What does this mean for parents? Ask less “does your school have an AI policy?” and more “does your school have a thoughtful approach to what learning looks like with AI?"

"We’re not trying to stop them from learning about AI — we’re trying to protect learning.”

Several teachers felt frustrated by a narrative they’d seen from parents: that any restriction on AI was backward or anti-technology.

“I’m not anti-AI,” said a math teacher. “I’m anti-students outsourcing the cognitive work that builds their brain. When a kid uses Photomath to solve every problem without understanding why, they’re not learning math. When they use ChatGPT to write every essay without developing their own argument, they’re not learning to write. The concern isn’t AI. It’s whether any learning is happening.”

This framing was consistent across subjects: the concern is not the tool, it’s whether using the tool means skipping the developmental stage the tool is supposed to support.

There’s a useful analogy here. Using a GPS to navigate is completely fine for an adult who already has a spatial model of their city. Using GPS constantly as a child never develops that spatial model, which may or may not matter for the specific child but is a real developmental question. The same logic applies to cognitive tools: using AI to help with tasks you already know how to do is a productivity tool; using it to skip the development of the underlying skill is different.

What does this mean for parents? Reinforce this at home. The message isn’t “don’t use AI.” It’s “use AI in ways that make you better, not in ways that mean you don’t have to learn."

"A little support at home would help enormously.”

This one came up most often, and most emotionally.

Teachers are trying to have nuanced conversations with students about AI — about when to use it, how to disclose it, what “original work” means in a world where AI exists — but those conversations are happening in a vacuum if they’re not happening at home too.

“When a parent emails me upset that their kid got a zero for submitting AI-generated work, and I can see from the submission that the kid submitted a first draft without editing and clearly didn’t read it,” said a high school teacher, “I know the conversation about why that matters hasn’t happened at home.”
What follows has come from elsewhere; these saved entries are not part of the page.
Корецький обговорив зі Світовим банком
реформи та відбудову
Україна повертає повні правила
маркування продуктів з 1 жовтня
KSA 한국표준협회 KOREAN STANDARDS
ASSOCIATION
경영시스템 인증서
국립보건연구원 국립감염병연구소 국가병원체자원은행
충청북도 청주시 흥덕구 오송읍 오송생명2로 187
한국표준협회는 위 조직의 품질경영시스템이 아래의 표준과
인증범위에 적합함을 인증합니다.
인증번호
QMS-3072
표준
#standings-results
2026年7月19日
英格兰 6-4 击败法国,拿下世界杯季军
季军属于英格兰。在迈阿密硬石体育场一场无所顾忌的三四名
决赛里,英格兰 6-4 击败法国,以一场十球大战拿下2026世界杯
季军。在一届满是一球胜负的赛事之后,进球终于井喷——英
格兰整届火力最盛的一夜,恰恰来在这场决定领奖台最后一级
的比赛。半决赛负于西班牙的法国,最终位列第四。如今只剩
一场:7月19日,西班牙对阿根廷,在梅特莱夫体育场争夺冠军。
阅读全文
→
The teachers who described the best student relationships with AI described students who had clearly talked about this with their parents — who had a sense of the ethical dimensions, who understood what they were trying to learn and why, who could articulate why “I used AI to help outline my ideas and then wrote the essay myself” is different from “I asked AI to write my essay.”

What does this mean for parents? You don’t need to know AI policy at your child’s school. You need to have a conversation about what it means to actually learn something versus what it means to appear to know something. What’s the difference? Why does it matter? That’s a conversation that transfers to every classroom and every tool.
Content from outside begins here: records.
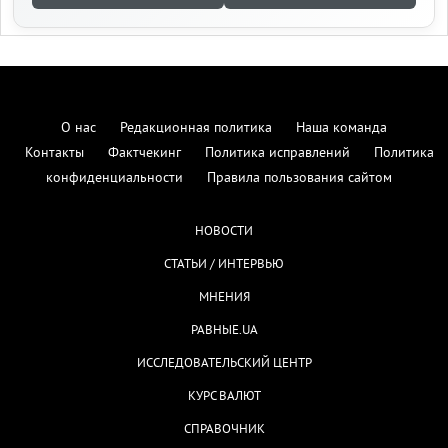
О нас
Редакционная политика
Наша команда
Контакты
Фактчекинг
Политика исправлений
Политика
конфиденциальности
Правила пользования сайтом
НОВОСТИ
СТАТЬИ / ИНТЕРВЬЮ
МНЕНИЯ
РАВНЫЕ.UA
ИССЛЕДОВАТЕЛЬСКИЙ ЦЕНТР
КУРС ВАЛЮТ
СПРАВОЧНИК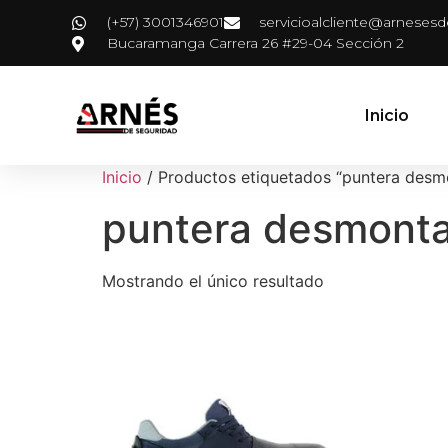
(+57) 3001346901
servicioalcliente@arneses
Bucaramanga Carrera 26 #29-04 Sección 2
Inicio
Inicio
/ Productos etiquetados “puntera desm
puntera desmont
Mostrando el único resultado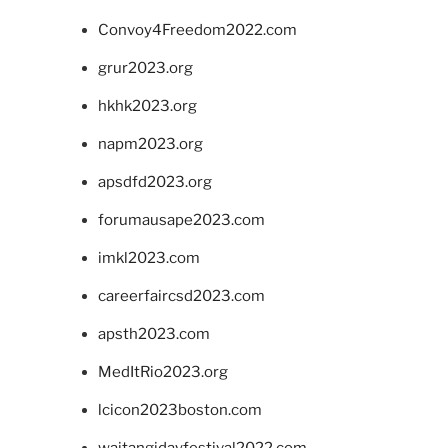
Convoy4Freedom2022.com
grur2023.org
hkhk2023.org
napm2023.org
apsdfd2023.org
forumausape2023.com
imkl2023.com
careerfaircsd2023.com
apsth2023.com
MedItRio2023.org
lcicon2023boston.com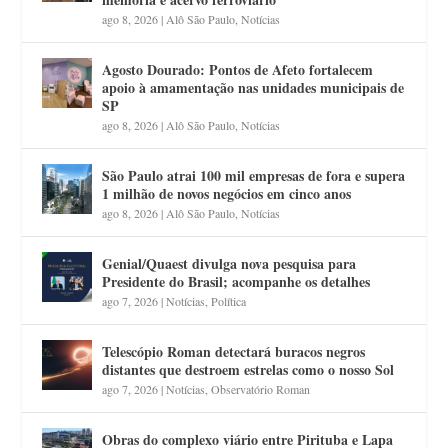
ago 8, 2026
|
Alô São Paulo
,
Notícias
Agosto Dourado: Pontos de Afeto fortalecem
apoio à amamentação nas unidades municipais de
SP
ago 8, 2026
|
Alô São Paulo
,
Notícias
São Paulo atrai 100 mil empresas de fora e supera
1 milhão de novos negócios em cinco anos
ago 8, 2026
|
Alô São Paulo
,
Notícias
Genial/Quaest divulga nova pesquisa para
Presidente do Brasil; acompanhe os detalhes
ago 7, 2026
|
Notícias
,
Política
Telescópio Roman detectará buracos negros
distantes que destroem estrelas como o nosso Sol
ago 7, 2026
|
Notícias
,
Observatório Roman
Obras do complexo viário entre Pirituba e Lapa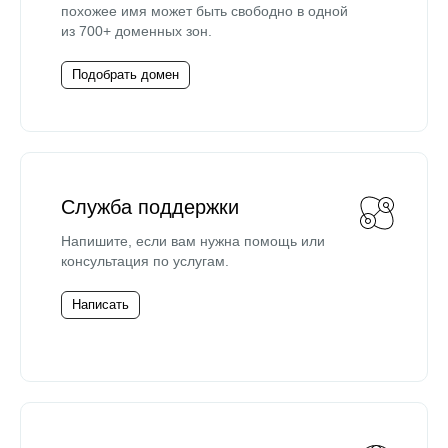
похожее имя может быть свободно в одной
из 700+ доменных зон.
Подобрать домен
Служба поддержки
Напишите, если вам нужна помощь или
консультация по услугам.
Написать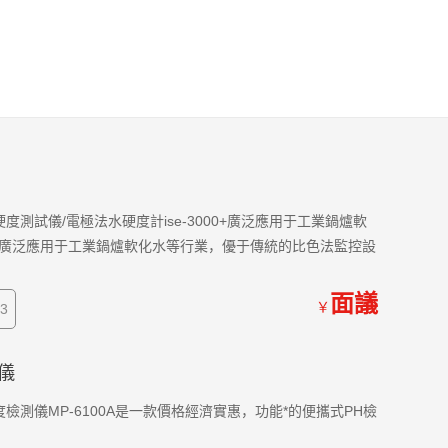
度測試儀/電極法水硬度計ise-3000+廣泛應用于工業鍋爐軟
廣泛應用于工業鍋爐軟化水等行業，優于傳統的比色法監控設
面議
￥
3
儀
檢測儀MP-6100A是一款價格經濟實惠，功能*的便攜式PH檢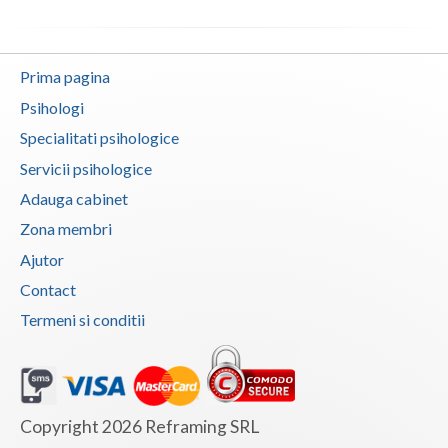
Prima pagina
Psihologi
Specialitati psihologice
Servicii psihologice
Adauga cabinet
Zona membri
Ajutor
Contact
Termeni si conditii
Copyright 2026 Reframing SRL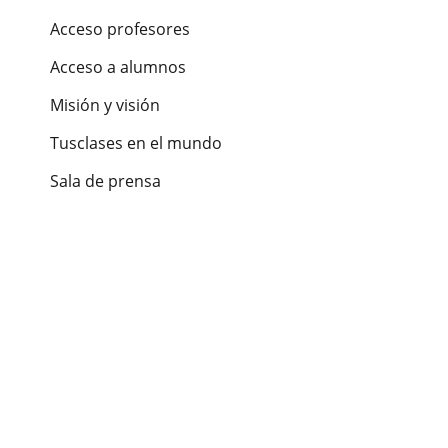
Acceso profesores
Acceso a alumnos
Misión y visión
Tusclases en el mundo
Sala de prensa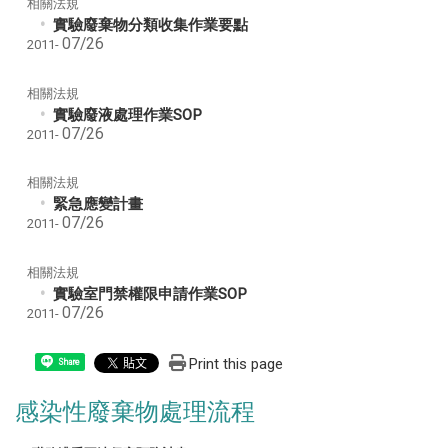
相關法規
實驗廢棄物分類收集作業要點
07/26
2011-
相關法規
實驗廢液處理作業SOP
07/26
2011-
相關法規
緊急應變計畫
07/26
2011-
相關法規
實驗室門禁權限申請作業SOP
07/26
2011-
Print this page
Share
感染性廢棄物處理流程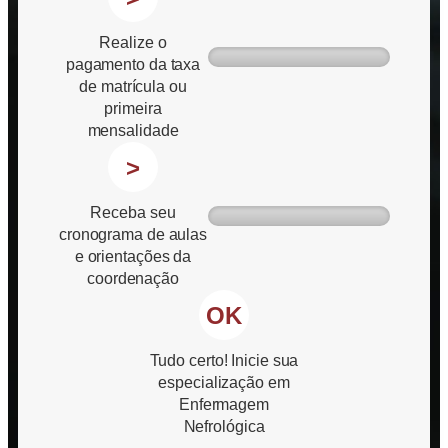
Realize o
pagamento da taxa
de matrícula ou
primeira
mensalidade
>
Receba seu
cronograma de aulas
e orientações da
coordenação
OK
Tudo certo! Inicie sua
especialização em
Enfermagem
Nefrológica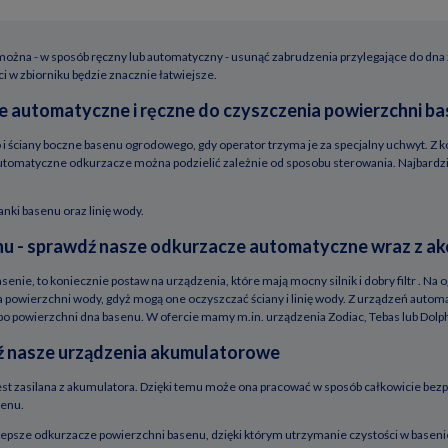
ożna - w sposób ręczny lub automatyczny - usunąć zabrudzenia przylegające do dna 
w zbiorniku będzie znacznie łatwiejsze.
ie automatyczne i ręczne do czyszczenia powierzchni 
 i ściany boczne basenu ogrodowego, gdy operator trzyma je za specjalny uchwyt. Z 
. Automatyczne odkurzacze można podzielić zależnie od sposobu sterowania. Najbardz
ki basenu oraz linię wody.
u - sprawdź nasze odkurzacze automatyczne wraz z ak
senie, to koniecznie postaw na urządzenia, które mają mocny silnik i dobry filtr . Na
powierzchni wody, gdyż mogą one oczyszczać ściany i linię wody. Z urządzeń autom
po powierzchni dna basenu. W ofercie mamy m.in. urządzenia Zodiac, Tebas lub Dolp
 nasze urządzenia akumulatorowe
st zasilana z akumulatora. Dzięki temu może ona pracować w sposób całkowicie be
senu.
jlepsze odkurzacze powierzchni basenu, dzięki którym utrzymanie czystości w basenie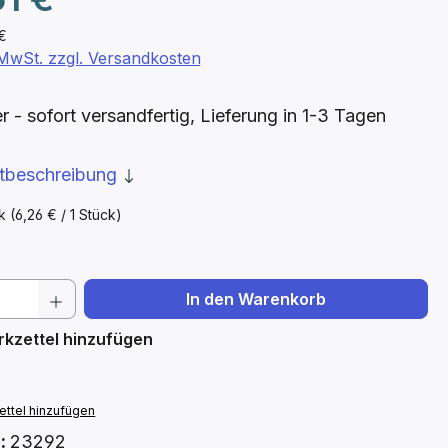
 €
. MwSt. zzgl. Versandkosten
- sofort versandfertig, Lieferung in 1-3 Tagen
ktbeschreibung
ck
(6,26 € / 1 Stück)
 Anzahl: Gib den gewünschten Wert ein 
In den Warenkorb
kzettel hinzufügen
ttel hinzufügen
.:
23292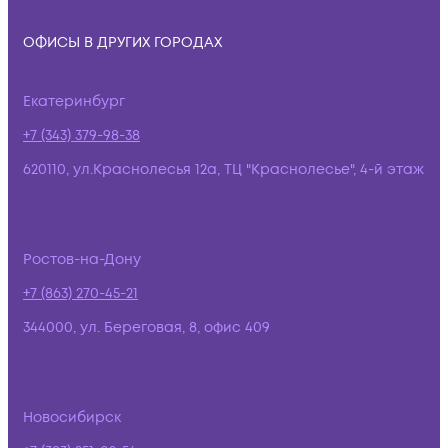
ОФИСЫ В ДРУГИХ ГОРОДАХ
Екатеринбург
+7 (343) 379-98-38
620110, ул.Краснолесья 12а, ТЦ "Краснолесье", 4-й этаж
Ростов-на-Дону
+7 (863) 270-45-21
344000, ул. Береговая, 8, офис 409
Новосибирск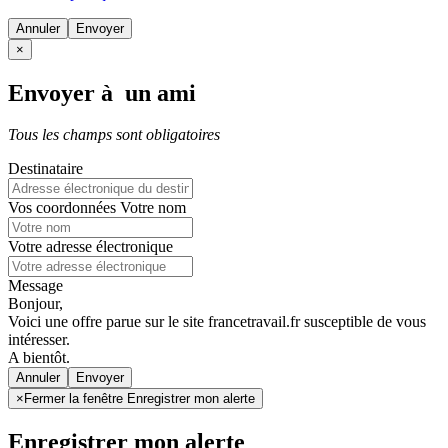
Annuler
×
Envoyer à un ami
Tous les champs sont obligatoires
Destinataire
Vos coordonnées
Votre nom
Votre adresse électronique
Message
Bonjour,
Voici une offre parue sur le site francetravail.fr susceptible de vous
intéresser.
A bientôt.
Annuler
×
Fermer la fenêtre Enregistrer mon alerte
Enregistrer mon alerte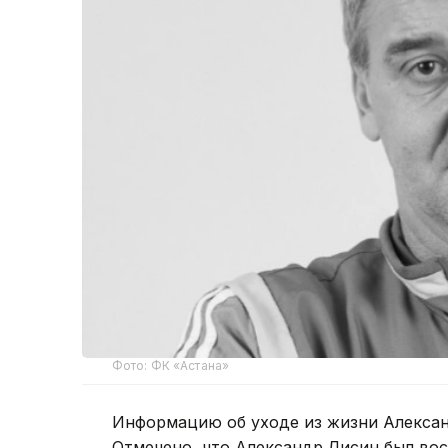
Фото: ФК «Астана»
Информацию об уходе из жизни Алексан
Отмечено, что Александр Лисин был во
”We need to figure this out together.”

The teachers I came away most inspired by were not the ones who had solved the AI problem. They were the ones who had decided to treat it as something to explore with their students rather than a threat to manage.
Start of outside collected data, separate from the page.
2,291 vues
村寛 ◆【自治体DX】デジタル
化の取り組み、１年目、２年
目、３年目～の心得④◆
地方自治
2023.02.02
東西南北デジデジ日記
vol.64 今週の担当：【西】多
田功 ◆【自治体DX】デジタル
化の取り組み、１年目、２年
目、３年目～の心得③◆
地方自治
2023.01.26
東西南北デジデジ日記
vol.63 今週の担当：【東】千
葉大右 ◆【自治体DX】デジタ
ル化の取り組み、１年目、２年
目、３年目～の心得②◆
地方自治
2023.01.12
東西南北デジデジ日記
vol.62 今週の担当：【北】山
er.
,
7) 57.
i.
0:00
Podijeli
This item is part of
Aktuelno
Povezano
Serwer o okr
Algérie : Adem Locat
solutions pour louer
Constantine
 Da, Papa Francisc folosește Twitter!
“I told my class at the beginning of the year: I don’t know exactly what the right rules are yet. I know some things — submitting AI work as your own without telling me is dishonest, and that matters regardless of the tool. Beyond that, let’s figure it out together. What does it mean to do your own thinking in a world where AI can help? Let’s think about that.”

That approach requires trust, and it requires the same conversation being continued at home. If parents and teachers are aligned in wanting children to actually learn — not just appear to learn — and in being honest about the genuine uncertainty around how to do that with AI tools in the picture, the children benefit.

That alignment doesn’t happen on its own. It requires a conversation. Maybe between you and your child’s teacher. Definitely between you and your child.